Fuar müddetince gayretli kitapçılar, eserlerini sergilediler. İmza günleri sönük geçti.
Bu arada havayı yumuşatmak için biz de Fuar güzeli seçelim dedik. Bu işe, taaa “Efes Festivali” zamanından beri alışığız. Gazetelerimize Selçuk’tan haber yetiştirebilmek için, son hazırlıkların bitirtilmesi telaşı içinde, oradan geçmekte olan bir kızı yakalar. El birliği ile bir sütun taşı üzerine oturtur. Kızcağız “N’oluyoruz durun hele” bile diyemeden Alelacele otlardan sarmaşıklardan bir taç yapıp kafasına geçirir ve “Efes Güzeli” ni seçerdik. Festivali yazısı içerde kalırdı. Dış sayfaya da seçtiğimiz kızı koyarlardı. Şayet kız güzelse, layıksa tabi.

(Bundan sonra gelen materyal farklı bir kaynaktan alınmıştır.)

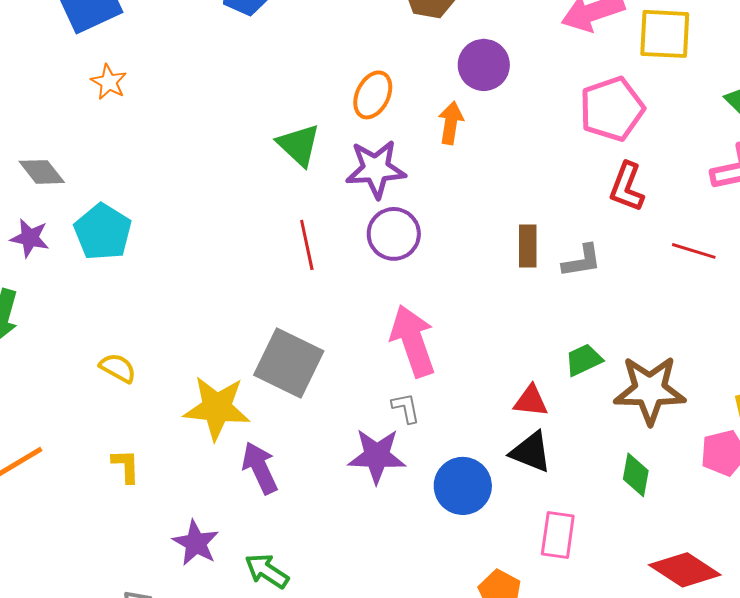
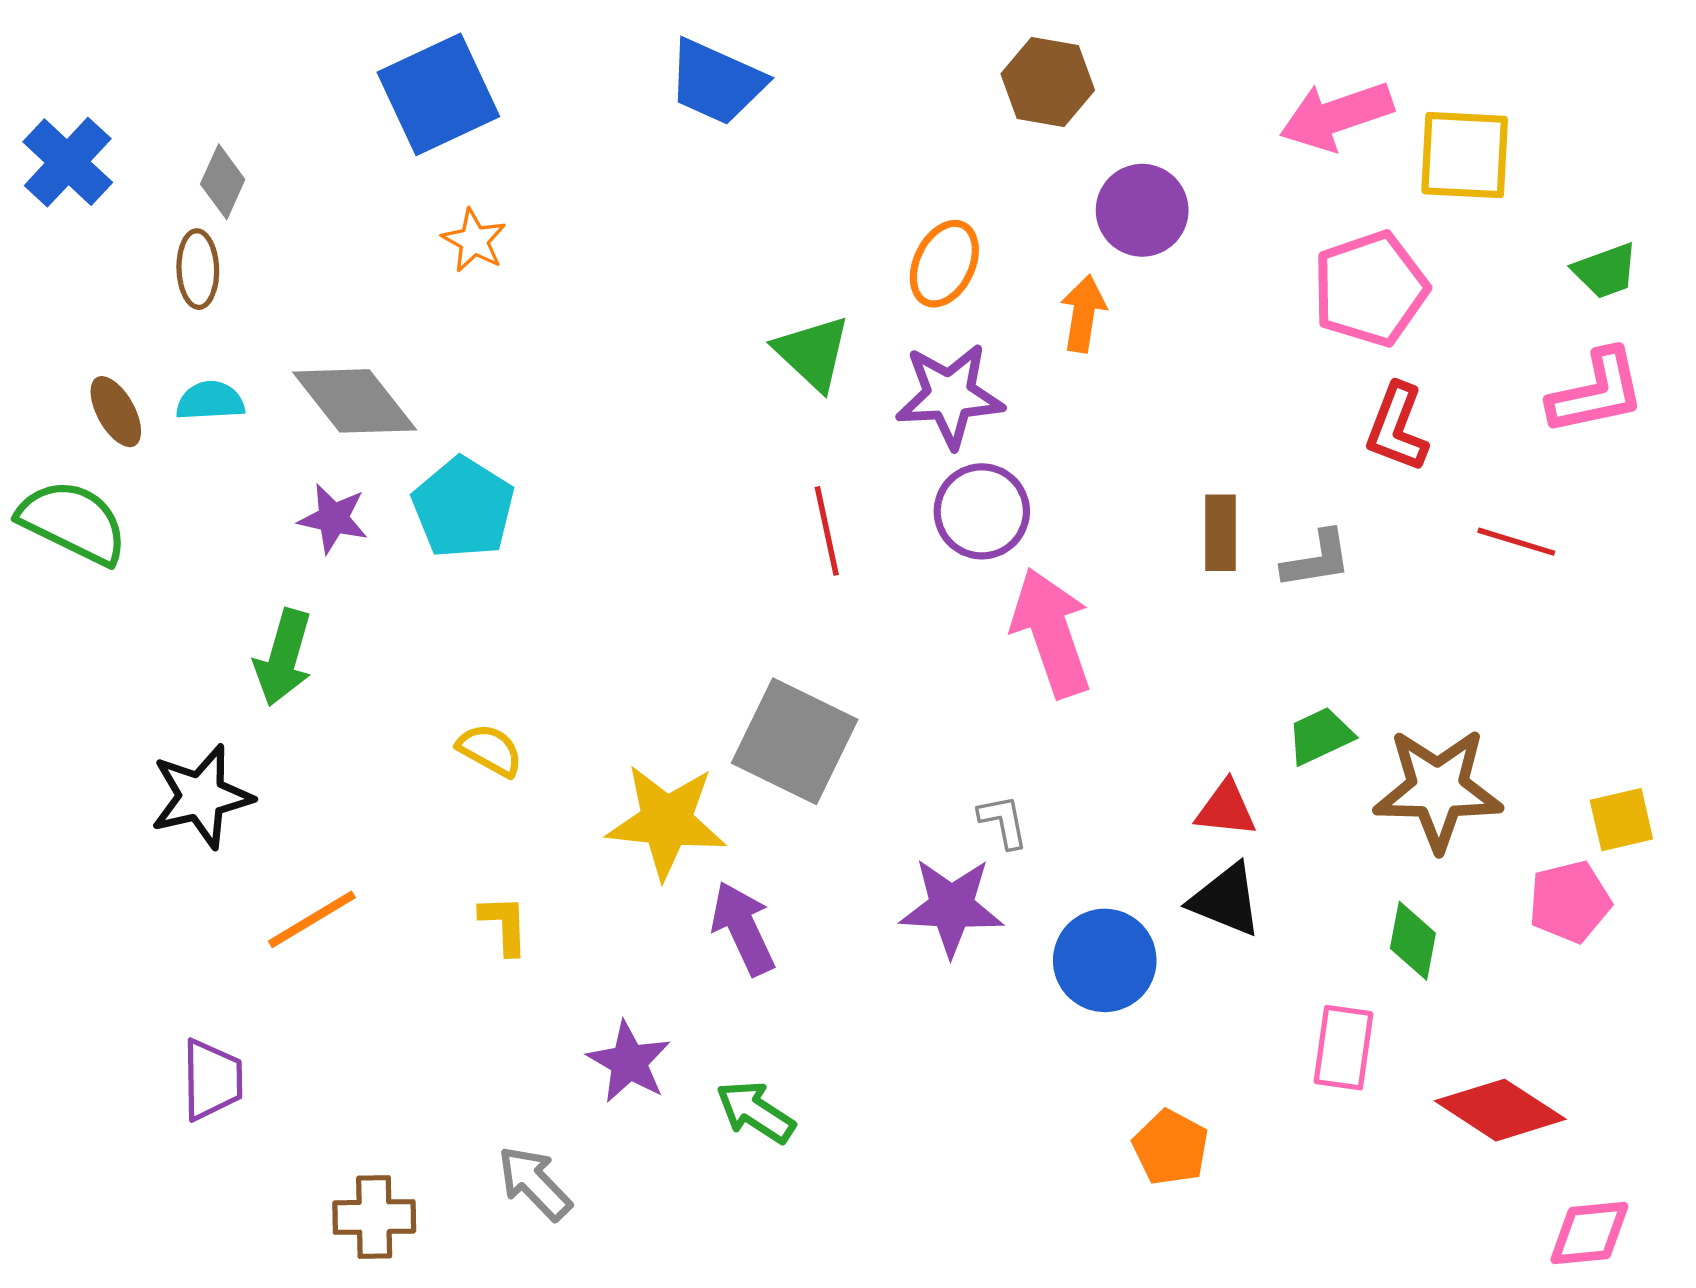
gray diamond: (42, 172) -> (355, 401), size x1.5
pink arrow: (413, 341) -> (1051, 633), moved
pink rectangle: (558, 535) -> (1343, 1048), moved

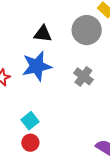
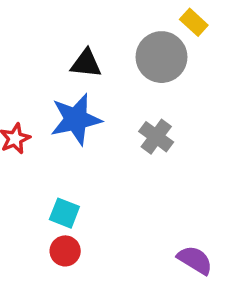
cyan square: (30, 121) -> (64, 213), turned -30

Ama biz burada ağız birliği yaptık. Kaşla gözle fısıldaştık. Bir namzet daha vardı. Sessiz ve derinden adayımızı peydahladık. Yanımızda ölçümüz olmadığı için, göz kararı ile göğüs beden ve kalça ölçülerini aldık. İş olacağına varır diyerek bu sayımızda “Fuar güzelini “ seçiverdik.
Beldenin sahibinin haberi olmadı bu seçim. Süslü bir sepete kurdelesi ile yatırılmış bir şişe şarap, güzelimize “ödül olarak” verilirdi ama, dedim ya, iş, aceleye geldi. Böylelikle Kevser Atay’ı güzel olarak seçtik.
Kendisi hem sunucu hem de şiir yorumcusu. Şiir kitabı var: “Sesim patlar tenimde” isimli. Kendisi Ankara’da yaşıyor. Edebiyatçılar Derneğine bağlı. İktisat mezunu ve modelist. Tekstil dünyasında da ismi geçiyor. Şimdi bu kadar unvanlarına “Fuar güzeli” de eklendi. Seneye bakalım ne gösterir.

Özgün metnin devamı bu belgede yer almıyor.